The new Bill is up for consideration when the Legislators convene.
The dissent was written by Charles Canady, who before he joined the FL Supreme Court was the Congressman from my district, 20 years ago. I only met him once, at an award ceremony (shameless chest-pounding alert: my son won the award, district-wide essay contest on the Constitution), but his wife, before she became his wife, was one of my ethics students. He has been nothing but an honorable man his whole life, as far as I can tell. Also, he has been writing dissents ever since the SCOFL became 4-3 liberal; like SCOTUS, the justices are appointed for life, and Gov. Scott has only been able to appoint one SCOFL justice during his two terms.

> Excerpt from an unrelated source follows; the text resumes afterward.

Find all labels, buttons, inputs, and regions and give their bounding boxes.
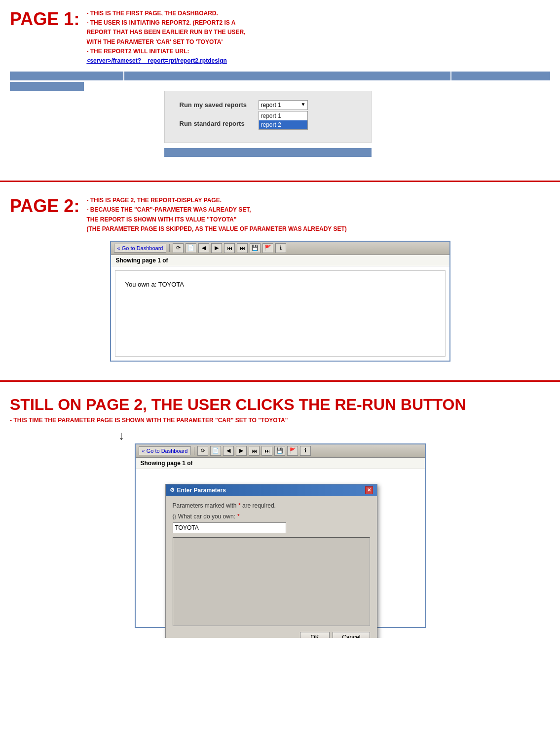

Lifetime appoints are really a spin of the roulette wheel. Some are winners and others are embarrassing loser.
Lifetime appointments are really a spin of the roulette wheel. Some are winners and others are embarrassing loser.
(fixed it)
Except that I do not know of anyone ever appointed for life to a court who came in as liberal and “evolved” into a conservative; it’s always the other way around.
Unfortunately, the guy was a Republican, not a Den. He lost his seat in last year’s election. Unfortunately we seem to keep re-electing these activist judges.
We have come full circle in the gun debate. This from the state constitution for Louisiana:
Louisiana: The right of each citizen to keep and bear arms shall not be abridged, but this provision shall not prevent the passage of laws to prohibit the carrying of weapons concealed on the person. Art. I, § 11 (enacted 1974).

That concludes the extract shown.